History in itself is something I feel quite passionately about, mostly because I managed to get through my entire secondary education without a single history lesson in spite of the fact it was always a great passion of mine. I do not know if the subject exists on any plane nowadays (I could do a websearch and find out, I know, but the internet is attention-seeking in the worst way today!) but we studied Humanities; a bizarre amalgam of history, geography and religious studies which was taught by a group of teachers of all three subjects. Throughout the entire time at the school, my lessons were taught by geography teachers and their lack of passion for something outside the subject for which they had trained was always quite apparent! Of course, this meant that when choosing my GCSE subjects I stuck with what I knew so I walked away with a mediocre geography GCSE – with the benefit of hindsight, though, I’d have done far better at history… digressing again I know… sounding bitter? Not I!!


Anyway…

All of this complaining leaves me with one question:

Is the GCSE relevant to today’s society?

Does it fully represent the aims of the education system as-is?


Ok, that’s two questions, so before I descend into a Monty Python sketch it is impossible to climb out of I will continue and hope no-one else notices…


Given that the end-goal is a system in which every child leaves school with a qualification, you would have to question if subject-specific certificates are needed at all.
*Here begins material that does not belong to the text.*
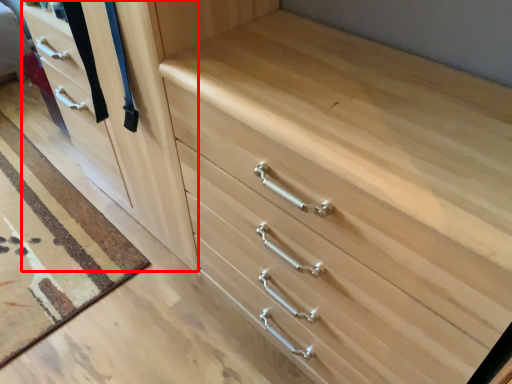 Question: From the image's perspective, where is door (annotated by the red box) located in relation to drawer in the image?

Choices:
 (A) above
 (B) below

Answer: (A)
Maybe the way forwards is a US-style award representing the fact that a certain level was achieved across the board. There is a certain comfort from knowing before the completion of your final year of school whether you have done all you need to… and this would certainly avoid all the uncertainty that comes of results day. One has to wonder if that is not something government are trying to sneak past us in the form of the Baccalaureate; whether they might one day announce that this is the new way of doing things… but would this necessarily be a bad thing? An all-in qualification which shows a standard has been reached over a range of subjects is surely a better gauge than a collection of unconnected grades. How many employers look at a CV and refuse someone an interview on the basis of that D grade at GCSE art, after all?

And with the age of compulsory schooling raising to seventeen in 2013 and eighteen in 2015 one would have to wonder if testing at sixteen in any form will be either relevant or necessary. To my mind, a formal test is only really needed on leaving compulsory education to give an idea of standards to potential employers or higher education providers so we could cut out the pressure placed on our 14-16’s altogether.